The turning point was reached in Rio de Janeiro, the city of which Pius XII appointed him auxiliary bishop on 3 March, 1952 (he was then 43) and where he was ordained bishop on 20 April, 1952. It was there, as he often said, the new bishop discovered “not so much poverty as the poor.” From this “encounter with the poor”, as he would later tell, was born the idea of the Providence Bank of St Sebastian to assist the poor, the marginalised and the rejects of society.
In Rio, the then capital of Brazil, he organised the 36th International Eucharistic Congress and the National Conference of Bishops of Brazil of which he was a very active general secretary for 12 years. He took part in the Second Vatican Council and made notable contributions on the theme of human promotion.
On 16 November 1965, a few days before the Second Vatican Council ended, 40 bishops led by bishop Hélder Câmara met at night in the Catacombs of Domitilla outside Rome. They celebrated the Eucharist and signed a document under the title of the Pact of the Catacombs. In 13 points, the pact insists on the evangelical poverty of the church: without honorific titles, without privileges, and without worldly ostentation. It insists on collegiality and on co-responsibility in the church as people of God. After the Council, his theological-pastoral reflections were decisive in the definition of the preferential option for the poor.
He was appointed Archbishop of Olinda and Recife on 12 March 1964, by Paul VI, nineteen days before the atrocious military coup in Brazil. The reaction of the newly appointed archbishop was swift and unequivocal: he expressed strong support for Diocesan Catholic Action which condemned the coup, and this inevitably led to his being dubbed “communist” by the new military authorities.
The local governor forbade Dom Hélder to speak in public, outside the walls of the church. It was then that Dom Hélder chose a new path: that of writing and holding conferences abroad. He published 23 books that were translated into more than 20 languages.
He played an important role in the conference of Medellin (1968) where the Latin American Church made a definite “option for the poor”.
Dom Hélder was the reference point for the base ecclesial communities for the whole of the Latin American continent and influenced many pastoral decisions. His policies led to his being branded communist and subversive.
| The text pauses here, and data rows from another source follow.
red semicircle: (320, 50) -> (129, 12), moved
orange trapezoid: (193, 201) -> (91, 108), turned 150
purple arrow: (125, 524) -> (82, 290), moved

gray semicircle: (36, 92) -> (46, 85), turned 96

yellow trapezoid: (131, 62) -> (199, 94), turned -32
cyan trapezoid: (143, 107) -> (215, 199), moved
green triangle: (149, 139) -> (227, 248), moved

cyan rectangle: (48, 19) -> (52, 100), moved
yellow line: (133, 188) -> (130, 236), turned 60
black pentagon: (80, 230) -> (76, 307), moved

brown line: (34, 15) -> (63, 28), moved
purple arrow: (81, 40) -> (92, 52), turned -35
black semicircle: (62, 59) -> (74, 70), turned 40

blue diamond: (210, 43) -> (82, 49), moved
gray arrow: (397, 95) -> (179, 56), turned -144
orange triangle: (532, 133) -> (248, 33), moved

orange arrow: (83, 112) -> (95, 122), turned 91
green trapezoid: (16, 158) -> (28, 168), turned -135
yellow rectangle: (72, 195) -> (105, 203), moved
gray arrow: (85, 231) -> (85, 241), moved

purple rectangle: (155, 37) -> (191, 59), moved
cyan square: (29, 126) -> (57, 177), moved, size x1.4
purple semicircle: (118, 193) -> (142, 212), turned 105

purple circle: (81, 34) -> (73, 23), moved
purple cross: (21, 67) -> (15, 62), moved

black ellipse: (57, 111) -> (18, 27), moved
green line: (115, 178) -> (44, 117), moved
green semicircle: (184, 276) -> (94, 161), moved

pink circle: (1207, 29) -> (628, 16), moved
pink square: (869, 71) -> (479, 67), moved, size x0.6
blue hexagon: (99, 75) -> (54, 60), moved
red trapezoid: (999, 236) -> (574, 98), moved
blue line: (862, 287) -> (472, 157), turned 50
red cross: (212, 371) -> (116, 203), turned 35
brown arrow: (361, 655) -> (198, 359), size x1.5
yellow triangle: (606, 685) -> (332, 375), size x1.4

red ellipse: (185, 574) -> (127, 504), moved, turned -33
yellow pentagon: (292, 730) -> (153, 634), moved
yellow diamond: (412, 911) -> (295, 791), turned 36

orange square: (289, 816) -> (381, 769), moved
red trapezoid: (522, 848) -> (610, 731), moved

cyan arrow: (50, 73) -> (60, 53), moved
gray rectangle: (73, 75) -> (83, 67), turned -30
During a meeting he once said: «When I give food to the poor, they call me a saint. But when I ask why the poor have no food, they say I am a communist and subversive”.
He took part in numerous meetings and conferences around the world and, in 1970, in Paris, he courageously condemned the systematic use of torture in his country as well as the existence of thousands of political prisoners, many of them unknown. Speaking to a group of members of the European parliament who were visiting Recife, he said: “If I were bishop of Amsterdam or Paris, my pastoral policy would be different. But the Pope gave me this territory where the rights of the poor are to be recognised without compromise”.
He resigned as Archbishop on 2 April 1985, having reached retirement age and continued to live in the same popular housing he had lived in since the start of his episcopal ministry in Recife, until his death on 27 August 1999, at the age of 90 years.
On 15 February 2015, the Archbishop of Olinda and Recife, Archbishop Antônio Fernando Saburido sent a letter to the Vatican requesting the opening of the process of canonization of Archbishop Hélder. A few weeks later, the Vatican’s Congregation for the Causes of the Saints granted its nihil obstat, authorizing the Archbishop of Olinda and Recife to open the beatification and canonization process for Câmara.